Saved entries

:::

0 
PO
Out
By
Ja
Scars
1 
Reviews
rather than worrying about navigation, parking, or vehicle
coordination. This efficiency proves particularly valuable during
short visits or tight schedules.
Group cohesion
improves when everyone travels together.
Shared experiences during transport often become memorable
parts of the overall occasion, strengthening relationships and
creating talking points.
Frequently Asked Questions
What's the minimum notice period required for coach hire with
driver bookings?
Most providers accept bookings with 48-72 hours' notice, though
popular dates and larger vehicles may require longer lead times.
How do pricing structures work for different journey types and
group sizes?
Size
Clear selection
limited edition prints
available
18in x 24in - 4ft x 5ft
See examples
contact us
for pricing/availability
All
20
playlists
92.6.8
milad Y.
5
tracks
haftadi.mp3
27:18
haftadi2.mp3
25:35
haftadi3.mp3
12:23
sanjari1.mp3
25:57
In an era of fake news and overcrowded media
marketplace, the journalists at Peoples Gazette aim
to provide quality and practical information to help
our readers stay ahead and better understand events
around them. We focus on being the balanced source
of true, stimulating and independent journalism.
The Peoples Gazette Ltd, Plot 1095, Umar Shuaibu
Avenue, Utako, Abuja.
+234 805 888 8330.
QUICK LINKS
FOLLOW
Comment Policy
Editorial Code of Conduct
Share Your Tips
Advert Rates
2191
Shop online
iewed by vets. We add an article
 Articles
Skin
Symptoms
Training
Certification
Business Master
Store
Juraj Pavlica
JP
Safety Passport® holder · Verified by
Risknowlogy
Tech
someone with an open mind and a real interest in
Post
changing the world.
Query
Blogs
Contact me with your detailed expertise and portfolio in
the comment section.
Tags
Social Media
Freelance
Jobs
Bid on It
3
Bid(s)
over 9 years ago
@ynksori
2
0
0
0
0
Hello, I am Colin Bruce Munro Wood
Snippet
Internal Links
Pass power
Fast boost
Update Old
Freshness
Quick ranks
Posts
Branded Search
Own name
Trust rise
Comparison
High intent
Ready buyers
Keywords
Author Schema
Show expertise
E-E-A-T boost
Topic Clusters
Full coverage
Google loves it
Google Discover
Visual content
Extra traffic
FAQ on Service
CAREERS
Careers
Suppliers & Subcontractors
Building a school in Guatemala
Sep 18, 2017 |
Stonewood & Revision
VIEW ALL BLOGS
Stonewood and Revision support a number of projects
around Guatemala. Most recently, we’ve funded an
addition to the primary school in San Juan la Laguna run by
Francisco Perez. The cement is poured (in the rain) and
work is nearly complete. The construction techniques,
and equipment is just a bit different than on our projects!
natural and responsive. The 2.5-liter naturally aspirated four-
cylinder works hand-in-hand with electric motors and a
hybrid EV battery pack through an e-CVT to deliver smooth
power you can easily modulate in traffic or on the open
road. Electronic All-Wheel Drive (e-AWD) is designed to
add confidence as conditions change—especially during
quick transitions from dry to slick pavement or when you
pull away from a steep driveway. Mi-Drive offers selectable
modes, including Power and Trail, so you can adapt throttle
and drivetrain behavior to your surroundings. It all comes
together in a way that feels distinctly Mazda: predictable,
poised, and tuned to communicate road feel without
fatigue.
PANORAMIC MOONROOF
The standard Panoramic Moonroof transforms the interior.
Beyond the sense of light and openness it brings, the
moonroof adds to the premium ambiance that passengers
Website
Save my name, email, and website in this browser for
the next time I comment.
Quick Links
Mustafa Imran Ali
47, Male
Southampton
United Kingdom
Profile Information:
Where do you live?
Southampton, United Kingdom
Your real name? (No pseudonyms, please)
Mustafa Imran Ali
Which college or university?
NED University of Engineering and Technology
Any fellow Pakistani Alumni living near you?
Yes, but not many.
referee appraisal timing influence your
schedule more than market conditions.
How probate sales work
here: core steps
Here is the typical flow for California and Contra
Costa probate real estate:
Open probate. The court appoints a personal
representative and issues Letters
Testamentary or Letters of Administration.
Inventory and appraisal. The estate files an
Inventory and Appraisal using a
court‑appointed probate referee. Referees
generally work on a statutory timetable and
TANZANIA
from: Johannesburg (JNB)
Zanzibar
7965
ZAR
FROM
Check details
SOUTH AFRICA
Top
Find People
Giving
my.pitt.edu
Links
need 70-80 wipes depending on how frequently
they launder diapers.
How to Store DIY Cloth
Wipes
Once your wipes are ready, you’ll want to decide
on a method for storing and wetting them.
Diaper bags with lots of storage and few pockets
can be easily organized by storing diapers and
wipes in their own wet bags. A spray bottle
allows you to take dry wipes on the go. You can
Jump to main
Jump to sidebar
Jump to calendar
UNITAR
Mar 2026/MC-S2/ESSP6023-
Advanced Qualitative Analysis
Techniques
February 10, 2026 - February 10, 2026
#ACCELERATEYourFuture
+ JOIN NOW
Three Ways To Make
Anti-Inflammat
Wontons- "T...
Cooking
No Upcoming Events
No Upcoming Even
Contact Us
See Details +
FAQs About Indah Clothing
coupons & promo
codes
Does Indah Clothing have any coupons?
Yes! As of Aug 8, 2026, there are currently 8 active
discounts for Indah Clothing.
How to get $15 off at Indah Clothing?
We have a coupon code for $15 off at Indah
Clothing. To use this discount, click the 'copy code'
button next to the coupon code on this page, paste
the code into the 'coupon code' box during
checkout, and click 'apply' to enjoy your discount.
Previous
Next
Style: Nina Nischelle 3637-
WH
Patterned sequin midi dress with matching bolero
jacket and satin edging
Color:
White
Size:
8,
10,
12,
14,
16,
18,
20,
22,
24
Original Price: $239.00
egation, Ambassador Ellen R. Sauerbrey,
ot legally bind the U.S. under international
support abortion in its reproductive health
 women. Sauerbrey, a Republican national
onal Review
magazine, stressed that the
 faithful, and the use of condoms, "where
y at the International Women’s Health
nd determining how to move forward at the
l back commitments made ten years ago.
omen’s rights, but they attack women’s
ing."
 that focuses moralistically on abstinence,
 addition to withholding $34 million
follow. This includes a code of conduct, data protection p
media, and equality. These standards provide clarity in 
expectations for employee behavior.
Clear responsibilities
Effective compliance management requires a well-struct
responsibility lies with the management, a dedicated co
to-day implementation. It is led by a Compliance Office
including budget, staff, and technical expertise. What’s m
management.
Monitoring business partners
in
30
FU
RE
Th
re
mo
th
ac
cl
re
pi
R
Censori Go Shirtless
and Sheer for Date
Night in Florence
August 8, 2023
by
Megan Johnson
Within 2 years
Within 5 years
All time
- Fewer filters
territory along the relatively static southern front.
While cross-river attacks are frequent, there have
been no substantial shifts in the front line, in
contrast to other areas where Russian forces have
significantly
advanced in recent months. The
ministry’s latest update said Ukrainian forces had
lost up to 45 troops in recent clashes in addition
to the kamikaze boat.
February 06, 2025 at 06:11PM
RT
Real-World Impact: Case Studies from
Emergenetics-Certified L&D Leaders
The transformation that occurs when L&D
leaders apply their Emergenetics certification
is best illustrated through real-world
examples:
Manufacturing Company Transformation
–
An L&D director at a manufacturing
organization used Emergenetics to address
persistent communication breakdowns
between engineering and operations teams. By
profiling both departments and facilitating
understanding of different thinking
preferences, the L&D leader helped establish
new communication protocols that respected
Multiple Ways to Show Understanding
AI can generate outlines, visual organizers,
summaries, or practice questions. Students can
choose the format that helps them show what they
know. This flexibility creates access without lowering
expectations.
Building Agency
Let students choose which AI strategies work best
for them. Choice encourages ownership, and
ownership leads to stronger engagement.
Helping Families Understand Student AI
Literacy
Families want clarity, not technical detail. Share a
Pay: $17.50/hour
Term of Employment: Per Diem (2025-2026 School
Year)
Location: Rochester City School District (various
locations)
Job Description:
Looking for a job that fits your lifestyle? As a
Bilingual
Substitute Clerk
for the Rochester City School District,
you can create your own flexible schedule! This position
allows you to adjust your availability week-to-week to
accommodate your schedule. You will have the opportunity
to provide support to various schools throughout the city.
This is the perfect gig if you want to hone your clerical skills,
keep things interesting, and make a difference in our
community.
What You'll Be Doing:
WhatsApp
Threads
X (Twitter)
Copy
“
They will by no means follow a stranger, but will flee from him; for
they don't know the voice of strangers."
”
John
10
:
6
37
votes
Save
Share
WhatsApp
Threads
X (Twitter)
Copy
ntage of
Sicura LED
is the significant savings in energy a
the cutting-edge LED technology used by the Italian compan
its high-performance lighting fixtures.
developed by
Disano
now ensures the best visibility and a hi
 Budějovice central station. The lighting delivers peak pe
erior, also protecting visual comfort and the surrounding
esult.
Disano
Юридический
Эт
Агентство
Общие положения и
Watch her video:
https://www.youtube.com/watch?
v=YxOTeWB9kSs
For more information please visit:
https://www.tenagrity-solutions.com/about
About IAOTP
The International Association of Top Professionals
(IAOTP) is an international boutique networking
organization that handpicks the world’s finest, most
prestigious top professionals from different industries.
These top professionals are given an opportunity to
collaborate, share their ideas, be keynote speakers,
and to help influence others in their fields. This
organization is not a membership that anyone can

:::

#### [Instructions to follow]
Search the data for "apply" and list every line in which it occurs.

#### [Solved problem]
checkout, and click 'apply' to enjoy your discount.
leaders apply their Emergenetics certification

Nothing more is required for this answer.